What Is Efflorescence?
Efflorescence is a crystalline deposit of salts often seen on brick, concrete, paving stones, stucco, or other building surfaces. It occurs when water leaves behind salt deposits on or in the masonry surface. It has a white or grey tint and can also appear as a powdery substance on floors or walls. In French, the word efflorescence means “to flower out” and in this case, it is salt that is flowing out of surfaces. If it is not taken care of properly, the issue can spread quickly. Efflorescence is not dangerous, but it can lead to moisture problems causing structural damage to building materials. That is why it is important to act when you spot it.
What Causes Efflorescence?
There are three conditions needed for efflorescence to occur:
1. Water-soluble salts are present.
2. Moisture is available to turn salts into a soluble solution.
3. The material is porous, and salts can move through to its surface, where the moisture then evaporates and causes the salt to crystallize.
The salt may already be present in the brick, concrete, paving stones, stucco, or building surface. It may also be in the grout or cement holding the surfaces together. If the surface is in contact with soil, then efflorescence could form. Efflorescence may occur during home construction if materials are left out overnight and absorb moisture from damp soil and rain. It is often a seasonal problem, usually escalating in winter (when rain, snow, sleet, and other weather conditions arise).
Is Efflorescence Harmful?
It is common for people to confuse mold with efflorescence. Efflorescence itself isn’t dangerous or harmful. It can lead to potential moisture problems that can cause structural damage to building materials. So it is important to take action when you notice efflorescence in your basement, on your paving stones, or on other structures.

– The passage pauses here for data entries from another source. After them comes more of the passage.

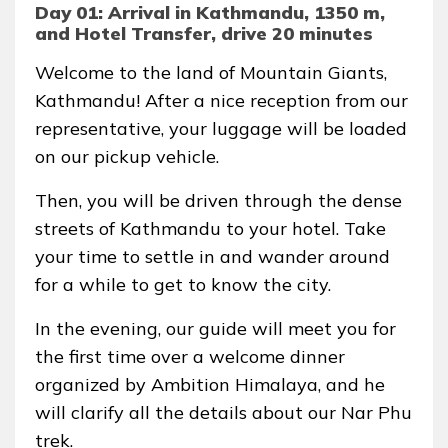
Day 01: Arrival in Kathmandu, 1350 m,
and Hotel Transfer, drive 20 minutes
Welcome to the land of Mountain Giants,
Kathmandu! After a nice reception from our
representative, your luggage will be loaded
on our pickup vehicle.
Then, you will be driven through the dense
streets of Kathmandu to your hotel. Take
your time to settle in and wander around
for a while to get to know the city.
In the evening, our guide will meet you for
the first time over a welcome dinner
organized by Ambition Himalaya, and he
will clarify all the details about our Nar Phu
trek.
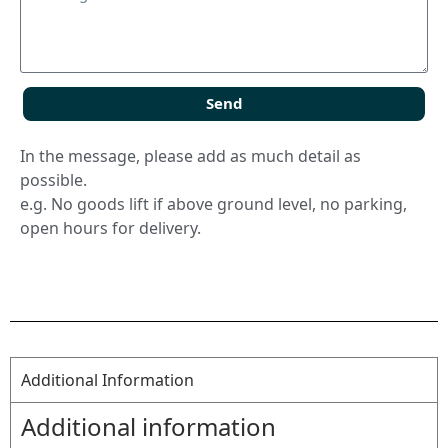
Send
In the message, please add as much detail as
possible.
e.g. No goods lift if above ground level, no parking,
open hours for delivery.
Additional Information
Additional information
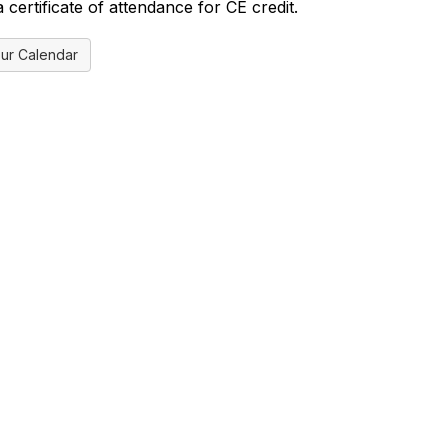
certificate of attendance for CE credit.
ur Calendar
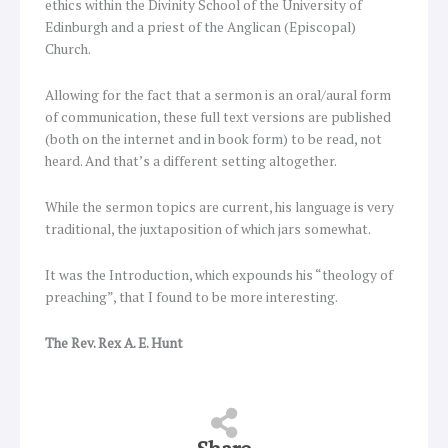
ethics within the Divinity School of the University of
Edinburgh and a priest of the Anglican (Episcopal)
Church.
Allowing for the fact that a sermon is an oral/aural form
of communication, these full text versions are published
(both on the internet and in book form) to be read, not
heard. And that’s a different setting altogether.
While the sermon topics are current, his language is very
traditional, the juxtaposition of which jars somewhat.
It was the Introduction, which expounds his “theology of
preaching”, that I found to be more interesting.
The Rev. Rex A. E. Hunt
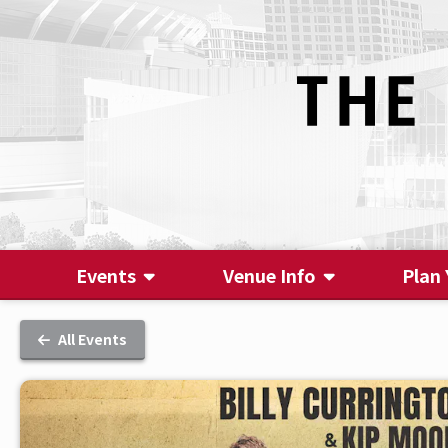
Events
Venue Info
Plan 
All Events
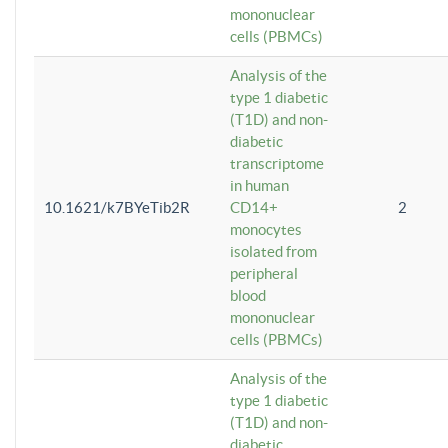
mononuclear
cells (PBMCs)
Analysis of the
type 1 diabetic
(T1D) and non-
diabetic
transcriptome
in human
10.1621/k7BYeTib2R
CD14+
2
monocytes
isolated from
peripheral
blood
mononuclear
cells (PBMCs)
Analysis of the
type 1 diabetic
(T1D) and non-
diabetic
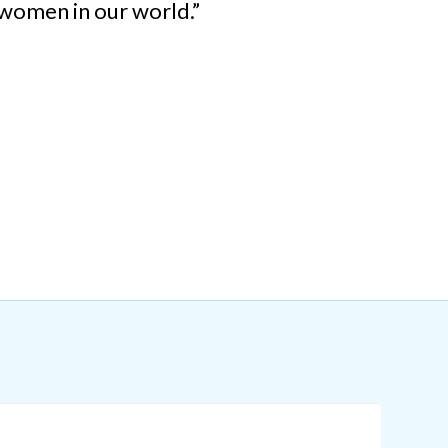
women in our world.”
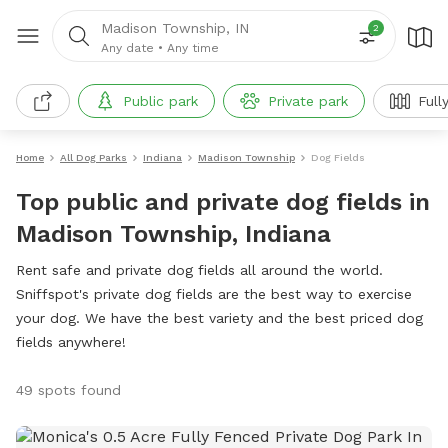
Madison Township, IN
2
Any date
•
Any time
Public park
Private park
Full
Home
All Dog Parks
Indiana
Madison Township
Dog Fields
Top public and private dog fields in
Madison Township, Indiana
Rent safe and private dog fields all around the world.
Sniffspot's private dog fields are the best way to exercise
your dog. We have the best variety and the best priced dog
fields anywhere!
49 spots found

How to Prevent Efflorescence
Hydrophobic sealants: to prevent the absorption of water/water from traveling within the building material
Capillary breaks: can minimize the risk of salt entering the material
Quality masonry construction: eaves, overhanging coping, and flashings will minimize the risk of water entering a wall
Being intentional about landscaping and sprinklers: to prevent water from reaching porous building materials
Installing grout with mechanical vibration: this will limit the chance of voids in the grout
Storing masonry materials properly: keep materials off the ground and cover them with waterproof materials to protect against groundwater and precipitation
Utilizing grout admixtures: these are designed to improve the flow of grout mix and reduce its water content simultaneously
How to Remove Efflorescence
The best way to remove efflorescence is dependent on the surface and the composition of salts. Think of these as more of an ongoing solution rather than a permanent fix.
Pressurized water – Dissolve the efflorescence by applying pressurized water. Make sure to dry off the water from the building material after otherwise, the efflorescence may reappear.
Diluted vinegar – It is less harmful than industrial chemicals and it works! Just rub the efflorescence with diluted vinegar.
Brushing – For some salts, you can wash them away with a hand brush, mild detergent, and a rinse.